» Task material:
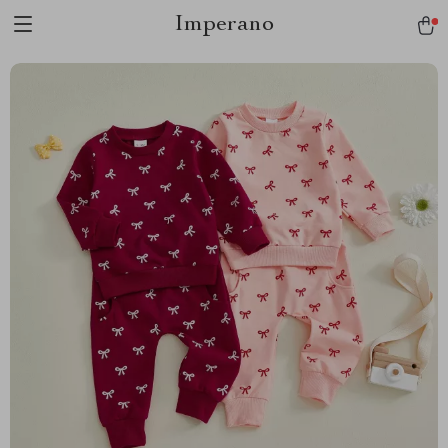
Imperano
==
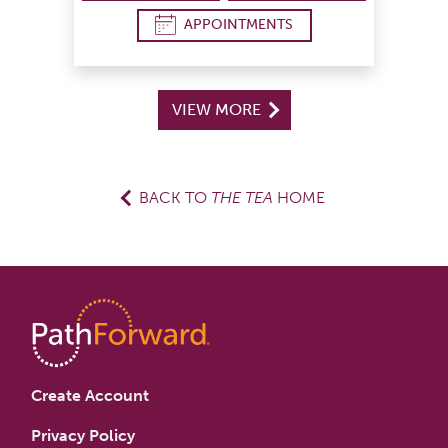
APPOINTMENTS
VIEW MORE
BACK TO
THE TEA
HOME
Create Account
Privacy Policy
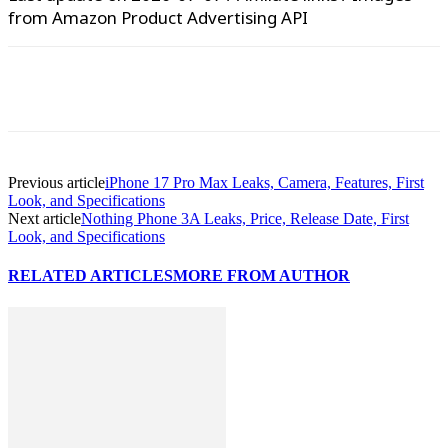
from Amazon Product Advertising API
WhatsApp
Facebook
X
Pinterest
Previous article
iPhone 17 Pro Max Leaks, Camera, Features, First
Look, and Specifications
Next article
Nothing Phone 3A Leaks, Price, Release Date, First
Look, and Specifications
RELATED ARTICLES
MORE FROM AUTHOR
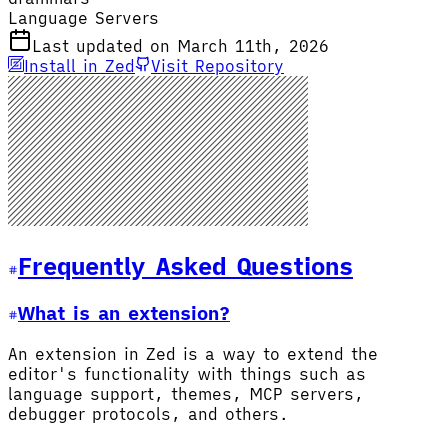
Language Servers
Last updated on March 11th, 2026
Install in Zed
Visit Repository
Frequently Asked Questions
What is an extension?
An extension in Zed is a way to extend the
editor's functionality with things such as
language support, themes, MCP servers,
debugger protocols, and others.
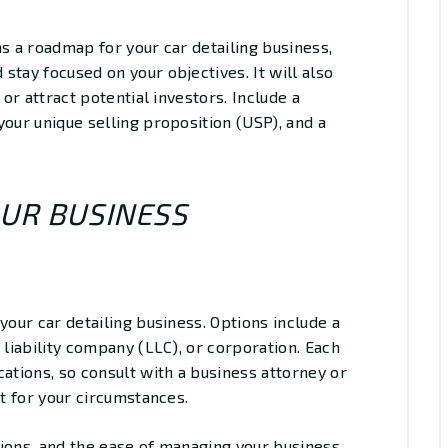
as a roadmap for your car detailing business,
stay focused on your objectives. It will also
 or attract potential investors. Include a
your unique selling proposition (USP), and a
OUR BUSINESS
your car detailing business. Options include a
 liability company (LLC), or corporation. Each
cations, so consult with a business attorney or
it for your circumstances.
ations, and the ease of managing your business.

» Exercise brief:
Skipping the pictures, print the lines in the listing above exactly as written, starting at the line with "An extension in Zed is a way to extend the" and ending at the line with "your car detailing business.", both included.

» Reply to the exercise:
An extension in Zed is a way to extend the
editor's functionality with things such as
language support, themes, MCP servers,
debugger protocols, and others.
as a roadmap for your car detailing business,
stay focused on your objectives. It will also
 or attract potential investors. Include a
your unique selling proposition (USP), and a
OUR BUSINESS
your car detailing business. Options include a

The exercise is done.